November 27, 2004

Understanding America

I've got a new essay in the works. The absolutely poor performance of the international media in explaining what goes on in the US is not only risible, it's dangerous. If there was some sort of kit that could be passed along directly, bypassing international media filters, the danger of serious misunderstanding could be ameliorated. So here's a rough draft:


The USA is a country of vast importance in today's world but it is also misunderstood by so many. There are a great deal of parties who are either interested in telling a distorted picture of the US or who are utterly incapable of providing enough or the proper kind of information to provide people with the tools to properly predict what the US will do. If the world is surprised by Lesotho or Burundi, it will easily recover, misunderstanding the most powerful military power, a huge political, economic, and social influence on the world is a great deal more serious.

The US is a democratic republic based upon two parties and five political traditions. The traditions endure far better than the parties and move between the parties, influencing their political platforms. If you do not understand what are the five political traditions and only take in information from one or a few of them, the US will always surprise. For those who are unfamiliar with them, the five traditions are Jeffersonian, Hamiltonian, Madisonian, Wilsonian, and Jacksonian.
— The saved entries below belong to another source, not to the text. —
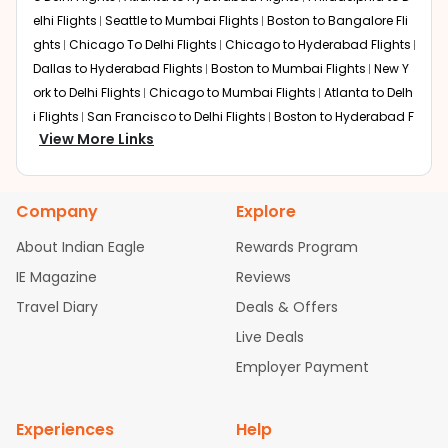
elhi Flights
Seattle to Mumbai Flights
Boston to Bangalore Fli
ghts
Chicago To Delhi Flights
Chicago to Hyderabad Flights
Dallas to Hyderabad Flights
Boston to Mumbai Flights
New Y
ork to Delhi Flights
Chicago to Mumbai Flights
Atlanta to Delh
i Flights
San Francisco to Delhi Flights
Boston to Hyderabad F
View More Links
lights
Houston to Hyderabad Flights
Austin to Delhi Flights
C
hicago to Chennai Flights
Seattle to Bangalore Flights
Atlant
a to Mumbai Flights
Houston to Delhi Flights
Seattle to Hydera
Company
Explore
bad Flights
Dallas to Chennai Flights
Chicago to Ahmedaba
d Flights
Chicago to Bangalore Flights
Atlanta to Chennai Fli
About Indian Eagle
Rewards Program
ghts
Newark to Ahmedabad Flights
Phoenix to Hyderabad Fli
IE Magazine
Reviews
ghts
San Francisco to Mumbai Flights
Newark to Delhi Flights
Travel Diary
Deals & Offers
New York to Hyderabad Flights
Boston to Chennai Flights
Se
attle to Chennai Flights
Atlanta to Ahmedabad Flights
Dallas
Live Deals
to Bangalore Flights
Chicago to Kolkata Flights
Newark to Hy
Employer Payment
derabad Flights
Washington to Delhi Flights
New York to Che
nnai Flights
Experiences
Help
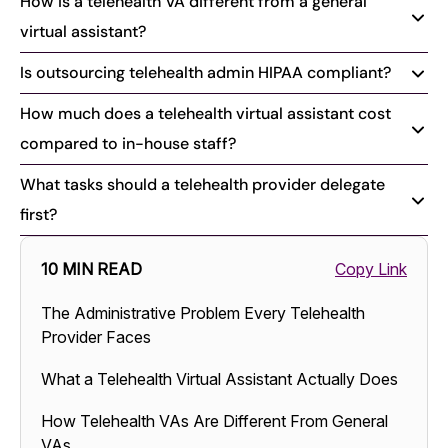
How is a telehealth VA different from a general
virtual assistant?
Is outsourcing telehealth admin HIPAA compliant?
How much does a telehealth virtual assistant cost
compared to in-house staff?
What tasks should a telehealth provider delegate
first?
10 MIN READ
Copy Link
The Administrative Problem Every Telehealth
Provider Faces
What a Telehealth Virtual Assistant Actually Does
How Telehealth VAs Are Different From General
VAs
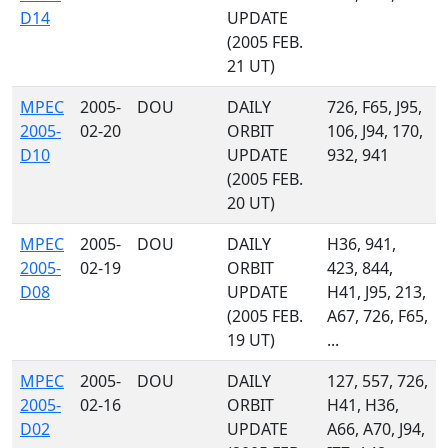
D14
UPDATE
(2005 FEB.
21 UT)
MPEC
2005-
DOU
DAILY
726, F65, J95,
2005-
02-20
ORBIT
106, J94, 170,
D10
UPDATE
932, 941
(2005 FEB.
20 UT)
MPEC
2005-
DOU
DAILY
H36, 941,
2005-
02-19
ORBIT
423, 844,
D08
UPDATE
H41, J95, 213,
(2005 FEB.
A67, 726, F65,
19 UT)
...
MPEC
2005-
DOU
DAILY
127, 557, 726,
2005-
02-16
ORBIT
H41, H36,
D02
UPDATE
A66, A70, J94,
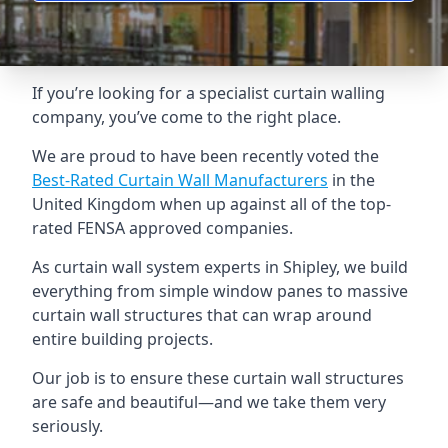
If you’re looking for a specialist curtain walling
company, you’ve come to the right place.
We are proud to have been recently voted the
Best-Rated Curtain Wall Manufacturers
in the
United Kingdom when up against all of the top-
rated FENSA approved companies.
As curtain wall system experts in Shipley, we build
everything from simple window panes to massive
curtain wall structures that can wrap around
entire building projects.
Our job is to ensure these curtain wall structures
are safe and beautiful—and we take them very
seriously.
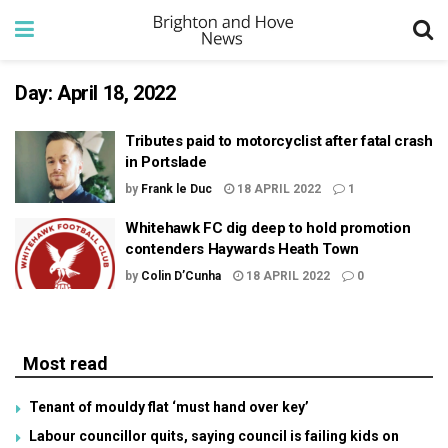
Day:
April 18, 2022
Tributes paid to motorcyclist after fatal crash
in Portslade
by
Frank le Duc
18 APRIL 2022
1
Whitehawk FC dig deep to hold promotion
contenders Haywards Heath Town
by
Colin D’Cunha
18 APRIL 2022
0
Most read
Tenant of mouldy flat ‘must hand over key’
Labour councillor quits, saying council is failing kids on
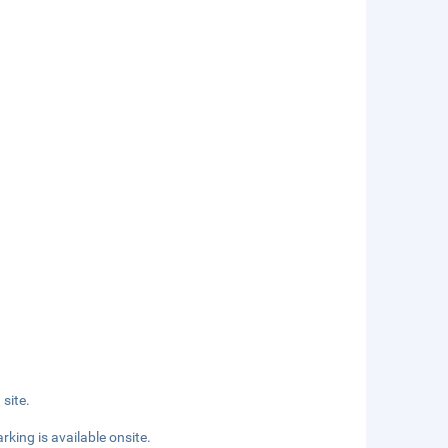
site.
rking is available onsite.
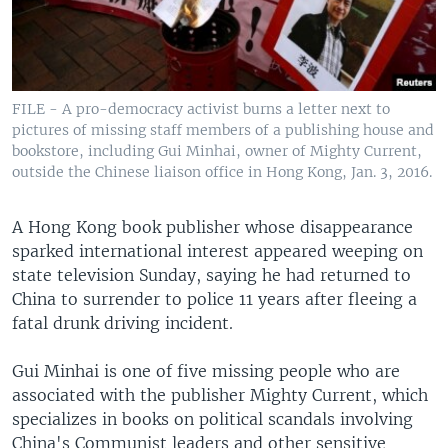
FILE - A pro-democracy activist burns a letter next to
pictures of missing staff members of a publishing house and
bookstore, including Gui Minhai, owner of Mighty Current,
outside the Chinese liaison office in Hong Kong, Jan. 3, 2016.
A Hong Kong book publisher whose disappearance
sparked international interest appeared weeping on
state television Sunday, saying he had returned to
China to surrender to police 11 years after fleeing a
fatal drunk driving incident.
Gui Minhai is one of five missing people who are
associated with the publisher Mighty Current, which
specializes in books on political scandals involving
China's Communist leaders and other sensitive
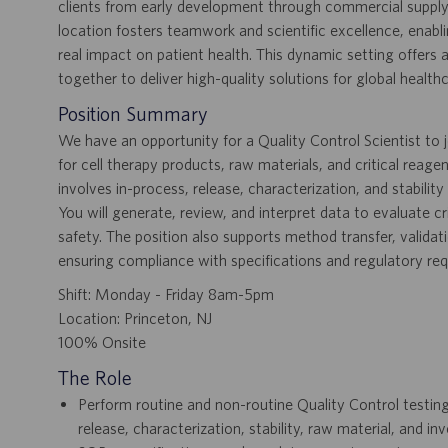
clients from early development through commercial supply.
location fosters teamwork and scientific excellence, enab
real impact on patient health. This dynamic setting offer
together to deliver high-quality solutions for global health
Position Summary
We have an opportunity for a Quality Control Scientist to j
for cell therapy products, raw materials, and critical reage
involves in-process, release, characterization, and stabilit
You will generate, review, and interpret data to evaluate cri
safety. The position also supports method transfer, valida
ensuring compliance with specifications and regulatory re
Shift: Monday - Friday 8am-5pm
Location: Princeton, NJ
100% Onsite
The Role
Perform routine and non-routine Quality Control testing
release, characterization, stability, raw material, and 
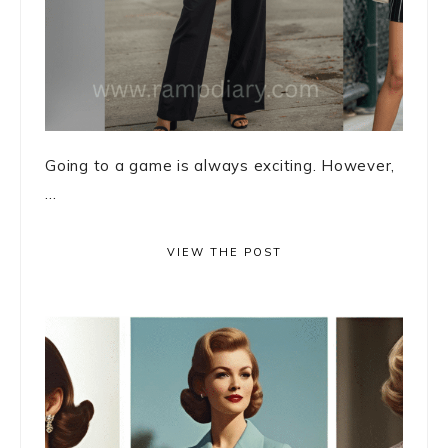
Going to a game is always exciting. However,
...
VIEW THE POST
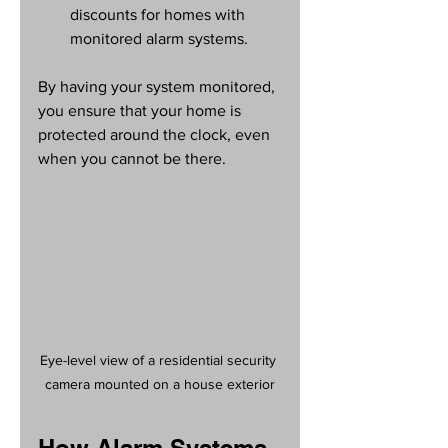
discounts for homes with 
monitored alarm systems.
By having your system monitored, 
you ensure that your home is 
protected around the clock, even 
when you cannot be there.
Eye-level view of a residential security 
camera mounted on a house exterior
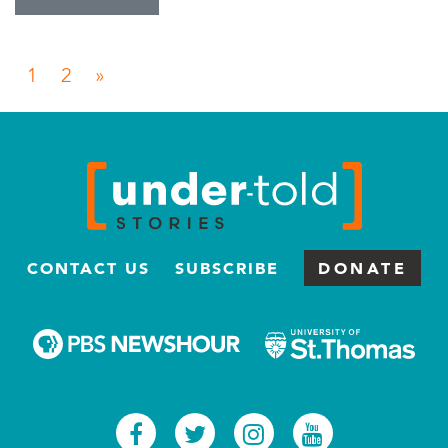
Posts navigation
1
2
»
CONTACT US
SUBSCRIBE
DONATE
Facebook
Twitter
Instagram
Youtub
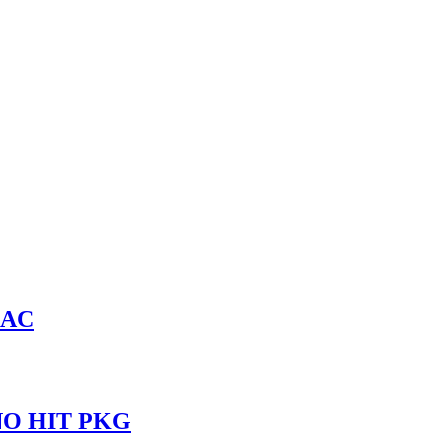
LAC
INO HIT PKG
The US is a revolutionary country whose revolutionaries were essentially conservative. This fact of history is especially important today. When challenged, the conservative strain in any country goes back to the founding principles of the nation. For the US, such challenges turn conservatives into a very unusual sort of radical. This unusual political circumstance is generally a footnote in American history. Existential challenges are rare and has happened only twice in the US' history, in the formation of the Republican party and its ascent to power under Lincoln and today in George W Bush's administration with it's War on Terrorism.

Mass media in the US is configured in a very unusual way. Following a decades long period (starting in the 1930s) of center-left dominance, traditional media was predominantly center-left. This led to the center-right having their story told largely by hostile voices, a situation which led the center-right to create it's own counter-institutions in new media outlets of newsmagazines and journals of opinion as well as in dying media backwaters such as AM radio. The international visibility of center-left dominated media is much higher than that of the center-right media for two reasons. First, the center-right has tended to be more concerned with reversing center-left dominance at home than winning converts abroad. Second, the powerful force of AM talk radio programs are technologically unsuited to reach far and only the very few most popular programs are rebroadcast abroad, mostly on armed forces radio and mostly without the benefit of caller feedback which is a large part of what makes such programs so powerful.

The new media construct called the blogosphere is also being used in different ways by the left and the right, ways which directly influence popular opinion in the US. This influence is twofold. First popular blogs are being read directly, influencing political opinion. Second, larger media figures are picking up predigested news stories from the blogs and using them as news, fact checking, and commentary arms. This sort of use is not always attributed and some of the oddest moments in US mainstream media these days come from journalists answering blog charges without ever acknowledging their opposition's existence, a phenomenon that dates back to before the blogosphere when Matt Drudge's Drudge Report website and Rush Limbaugh's EIB radio program suffered this cordon sanitaire for years.

If you (outside the US) depend on getting information about the US from news sources who maintain their own cordon sanitaire and do not read, listen, or react to the alternative media structures of the US center-right, you will be laughably misinformed, even dangerously uninformed, though you do your part and consume your national news media voraciously. Far too many foreigners seem dangerously uninformed about american realities.

If you woke up and neither you, nor anybody you knew, could explain why George W Bush was reelected, it's a strong warning sign. If everybody was depressed over how such a bad man could have possibly been elected, this is a dangerous warning sign that you and your set have not gotten enough information to even come close to predicting the US. It's not a problem of you disagreeing with the US electorate. Diversity is the spice of life. It is that those whose opinions were different were invisible to you and when they made their force felt at the ballot box, you were shocked by their very existence. Your news media had an absolute duty to explain these people to you and they failed to do so. That failure is just one data point in a very busy graph.